Closed Bug 1666047 Opened 1 year ago Closed 1 year ago

Let's Encrypt: 302 total OCSP responses available beyond acceptable timelines

Categories

(NSS :: CA Certificate Compliance, task)

Tracking

(Not tracked)

RESOLVED FIXED

People

(Reporter: kchris, Assigned: kchris)

Details

(Whiteboard: [ca-compliance])

Attachments

(3 files)

Summary:

From 2020-09-07 at 05:44:35 UTC to 2020-09-08 at 17:48:28 UTC, we served OCSP responses older than 3.5 days for 268 certificate serial numbers. From 2020-09-12 at 09:40:31 UTC to 2020-09-13 at 07:22:13 UTC, we served OCSP responses older than 3.5 days for an additional 34 certificate serial numbers. None of the OCSP responses were served beyond their validity period (nextUpdate). The maximum age an OCSP response ever reached was 5 days. For OCSP responses with a 7-day validity period, the Microsoft Root Program specifies that updated responses be available within 3.5 days and the CA/B Forum Baseline Requirements specify 4 days.

On 2020-09-13 at 17:22 UTC, the final manual remediation query was executed on the database and we verified that all potentially-affected Certificate Status entries had been remediated.


Incident Report:

  1. How your CA first became aware of the problem (e.g. via a problem report submitted to your Problem Reporting Mechanism, a discussion in mozilla.dev.security.policy, a Bugzilla bug, or internal self-audit), and the time and date.

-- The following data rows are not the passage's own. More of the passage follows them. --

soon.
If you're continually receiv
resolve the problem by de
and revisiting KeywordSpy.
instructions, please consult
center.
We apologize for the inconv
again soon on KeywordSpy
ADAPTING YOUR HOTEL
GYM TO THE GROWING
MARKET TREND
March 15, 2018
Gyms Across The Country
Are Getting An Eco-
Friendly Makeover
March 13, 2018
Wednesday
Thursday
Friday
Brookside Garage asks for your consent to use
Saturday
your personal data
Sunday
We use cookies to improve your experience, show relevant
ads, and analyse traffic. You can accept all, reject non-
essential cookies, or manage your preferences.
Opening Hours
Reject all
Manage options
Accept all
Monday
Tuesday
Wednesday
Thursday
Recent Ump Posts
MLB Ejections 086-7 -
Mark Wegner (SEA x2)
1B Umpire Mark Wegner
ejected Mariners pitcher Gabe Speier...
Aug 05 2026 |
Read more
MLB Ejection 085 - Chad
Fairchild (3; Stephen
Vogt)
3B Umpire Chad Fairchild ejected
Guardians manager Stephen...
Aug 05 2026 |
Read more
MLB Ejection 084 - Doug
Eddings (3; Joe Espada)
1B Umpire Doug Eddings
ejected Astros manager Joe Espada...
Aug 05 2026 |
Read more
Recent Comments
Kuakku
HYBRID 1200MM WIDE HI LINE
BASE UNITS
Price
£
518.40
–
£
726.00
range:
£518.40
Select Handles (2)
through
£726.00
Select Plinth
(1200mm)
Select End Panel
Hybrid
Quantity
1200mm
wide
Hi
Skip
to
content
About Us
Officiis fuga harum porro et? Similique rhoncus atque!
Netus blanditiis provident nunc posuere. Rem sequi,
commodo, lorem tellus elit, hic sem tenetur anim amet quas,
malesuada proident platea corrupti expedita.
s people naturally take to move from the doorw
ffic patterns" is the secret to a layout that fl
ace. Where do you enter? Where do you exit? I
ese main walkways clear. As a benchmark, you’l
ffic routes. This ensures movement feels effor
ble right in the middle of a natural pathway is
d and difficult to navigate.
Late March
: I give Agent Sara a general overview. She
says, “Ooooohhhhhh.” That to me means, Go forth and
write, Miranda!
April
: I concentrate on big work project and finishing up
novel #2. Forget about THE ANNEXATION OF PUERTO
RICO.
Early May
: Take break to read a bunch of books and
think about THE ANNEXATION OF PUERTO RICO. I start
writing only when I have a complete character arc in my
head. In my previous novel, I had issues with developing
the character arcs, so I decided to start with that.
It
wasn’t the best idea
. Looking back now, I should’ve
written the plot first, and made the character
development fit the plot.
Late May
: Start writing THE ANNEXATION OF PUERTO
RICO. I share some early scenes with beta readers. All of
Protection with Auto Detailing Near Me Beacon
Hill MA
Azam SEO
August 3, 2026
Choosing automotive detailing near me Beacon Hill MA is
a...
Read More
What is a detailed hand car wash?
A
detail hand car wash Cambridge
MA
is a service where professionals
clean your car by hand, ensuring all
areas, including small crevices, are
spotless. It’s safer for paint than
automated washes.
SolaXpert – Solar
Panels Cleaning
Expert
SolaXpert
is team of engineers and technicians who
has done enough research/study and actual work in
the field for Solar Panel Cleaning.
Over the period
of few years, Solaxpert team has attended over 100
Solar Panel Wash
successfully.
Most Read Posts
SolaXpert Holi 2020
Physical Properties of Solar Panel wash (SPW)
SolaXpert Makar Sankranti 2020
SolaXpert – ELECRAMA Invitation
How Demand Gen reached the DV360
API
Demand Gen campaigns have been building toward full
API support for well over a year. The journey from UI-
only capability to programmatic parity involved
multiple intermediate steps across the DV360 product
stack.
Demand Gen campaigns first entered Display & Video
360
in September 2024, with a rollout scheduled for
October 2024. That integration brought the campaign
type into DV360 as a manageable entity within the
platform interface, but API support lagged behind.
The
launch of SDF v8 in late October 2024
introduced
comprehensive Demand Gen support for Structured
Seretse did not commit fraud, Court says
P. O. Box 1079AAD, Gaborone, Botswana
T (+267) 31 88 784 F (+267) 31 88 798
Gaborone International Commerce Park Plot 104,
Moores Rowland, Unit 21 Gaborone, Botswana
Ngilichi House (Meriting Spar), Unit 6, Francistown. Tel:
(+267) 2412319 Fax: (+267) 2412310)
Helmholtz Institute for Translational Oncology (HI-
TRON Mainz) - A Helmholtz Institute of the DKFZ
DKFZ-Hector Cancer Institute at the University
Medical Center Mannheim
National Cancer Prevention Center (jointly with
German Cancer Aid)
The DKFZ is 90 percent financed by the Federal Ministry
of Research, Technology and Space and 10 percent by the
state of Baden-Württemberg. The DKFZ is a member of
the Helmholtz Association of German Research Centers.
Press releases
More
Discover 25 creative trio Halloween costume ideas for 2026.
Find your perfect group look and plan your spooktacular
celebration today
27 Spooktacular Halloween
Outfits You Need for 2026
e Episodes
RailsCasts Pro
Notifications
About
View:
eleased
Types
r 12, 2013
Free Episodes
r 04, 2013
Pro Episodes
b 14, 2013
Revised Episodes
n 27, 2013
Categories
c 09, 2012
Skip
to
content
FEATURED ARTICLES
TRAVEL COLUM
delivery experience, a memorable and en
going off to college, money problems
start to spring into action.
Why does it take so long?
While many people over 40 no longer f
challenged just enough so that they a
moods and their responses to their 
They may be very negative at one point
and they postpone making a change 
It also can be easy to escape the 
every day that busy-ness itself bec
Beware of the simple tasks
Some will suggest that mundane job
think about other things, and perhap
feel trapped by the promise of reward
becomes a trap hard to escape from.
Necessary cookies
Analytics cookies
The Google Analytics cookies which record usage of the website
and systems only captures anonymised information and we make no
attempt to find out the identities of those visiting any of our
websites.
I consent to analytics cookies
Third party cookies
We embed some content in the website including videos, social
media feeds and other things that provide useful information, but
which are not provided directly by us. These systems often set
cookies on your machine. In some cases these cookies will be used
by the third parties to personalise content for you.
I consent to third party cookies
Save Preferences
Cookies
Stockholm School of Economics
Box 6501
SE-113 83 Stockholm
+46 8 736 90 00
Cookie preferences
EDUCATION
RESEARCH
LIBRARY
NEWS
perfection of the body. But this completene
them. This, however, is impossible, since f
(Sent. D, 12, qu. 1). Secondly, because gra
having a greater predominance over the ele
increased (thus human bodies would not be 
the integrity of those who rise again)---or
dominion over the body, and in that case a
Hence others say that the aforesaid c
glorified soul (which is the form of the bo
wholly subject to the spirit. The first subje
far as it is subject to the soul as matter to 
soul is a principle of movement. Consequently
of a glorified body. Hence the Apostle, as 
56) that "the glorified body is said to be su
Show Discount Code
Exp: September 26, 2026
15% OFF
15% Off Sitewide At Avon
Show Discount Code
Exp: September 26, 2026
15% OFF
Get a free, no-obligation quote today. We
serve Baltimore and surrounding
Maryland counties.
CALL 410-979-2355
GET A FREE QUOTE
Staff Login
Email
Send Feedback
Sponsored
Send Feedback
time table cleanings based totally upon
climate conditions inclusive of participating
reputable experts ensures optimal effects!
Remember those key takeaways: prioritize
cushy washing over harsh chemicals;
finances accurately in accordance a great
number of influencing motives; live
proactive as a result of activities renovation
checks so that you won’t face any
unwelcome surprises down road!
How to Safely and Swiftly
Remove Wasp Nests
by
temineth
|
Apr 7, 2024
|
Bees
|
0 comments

    • On 2020-09-08 at 15:00 UTC during an on-call shift rotation, our SREs triaged a non-paging alert which had fired over the preceding weekend for elevated error-level logs. The log contents were reviewed and prompted the investigation which began at 15:11 UTC.
  2. A timeline of the actions your CA took in response. A timeline is a date-and-time-stamped sequence of all relevant events. This may include events before the incident was reported, such as when a particular requirement became applicable, or a document changed, or a bug was introduced, or an audit was done.

    • 2020-09-03 at 17:40 UTC: Boulder release-2020-08-31a deployed which finalized migration to proto3.
    • 2020-09-07 at 10:14 UTC: Non-paging alert begins firing for elevated error-level logs.
    • 2020-09-08 at 15:11 UTC: Alert is triaged for elevated error-level logs.
    • 2020-09-08 at 17:47 UTC: First remediation query is executed, 268 affected status entries.
    • 2020-09-10 at 17:37 UTC: Boulder release deployed in Production fixes error scenario.
    • 2020-09-12: Remediation query interval is missed, 34 additional affected status entries.
    • 2020-09-13 at 17:22 UTC: Final remediation query is executed. All problematic entries have been updated.
  3. Whether your CA has stopped, or has not yet stopped, certificate issuance or the process giving rise to the problem or incident. A statement that you have stopped will be considered a pledge to the community; a statement that you have not stopped requires an explanation.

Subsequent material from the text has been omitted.